# Cavitation plate on 25 hp evenrude on SC 18



## Icroc (Feb 23, 2013)

I know I need a 4 bladed prop, but I think I also need a cavitation plate. 

Has anyone used this cavitation plate from Cabelas on a tunnel hull?

*SE Sport 200 Hydrofoil*









*SE Sport 200 Hydrofoil*


----------



## swaddict (Dec 19, 2009)

IMHO, cavitation plate is the last item to get with a tunnel hull. They work in very specific situations. My order would be 4 blade prop that is matched to the correct rpms of my motor, next would be trim tabs, then a jack plate (to fully utilize the tunnel hull and your 4 blade prop), if jack plate is not an option then test different mounting locations of the motor and finally a cavitation plate if your are still 'blowing out"


----------



## el9surf (Dec 23, 2008)

With the height of the transom and tunnel on the sc18 I don't think a jack plate is necessary. I guess you could mount it so you could lower the motor down below where it would normally sit if mounted on the transom. 

4 blade cupped prop is going to help more than a jack plate.


----------



## Sublime (Oct 9, 2015)

I have a cavitation plate on my Glades X tunnel with a 30 etec. Like a dummy, I didnt' run it without first to see what it would do. I'm going to take it off next opportunity and just try it. I think my plate and any plate is going to cause some drag and scrub some speed off. When I'm jacked up all the way, the plate is pretty much high and dry so it can't be doing me that much good other than at slower speeds.

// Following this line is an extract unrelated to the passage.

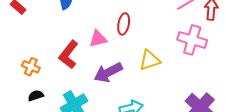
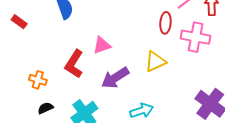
red ellipse: (124, 24) -> (165, 23), moved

As far as tabs, they make a HUGE difference on my boat. Trim the bow down and holy cow the tunnel really fills up with water. It is extremely noticeable.


----------



## No Bait / Lures Only (Apr 10, 2011)

Sublime said:


> I have a cavitation plate on my Glades X tunnel with a 30 etec. Like a dummy, I didnt' run it without first to see what it would do. I'm going to take it off next opportunity and just try it. I think my plate and any plate is going to cause some drag and scrub some speed off. When I'm jacked up all the way, the plate is pretty much high and dry so it can't be doing me that much good other than at slower speeds.
> 
> As far as tabs, they make a HUGE difference on my boat. Trim the bow down and holy cow the tunnel really fills up with water. It is extremely noticeable.


Does the plate assist in keeping water to the motor ?


----------



## Sublime (Oct 9, 2015)

stephenchurch said:


> Does the plate assist in keeping water to the motor ?



Sorry, just now answering. There is no way to run a water pressure gauge on the 25 and 30 etecs. I never ran it without it which I am planning on doing Friday. All I can do is look back and make sure I have water coming out of my tell tale which I do no matter how high I am running the motor.


----------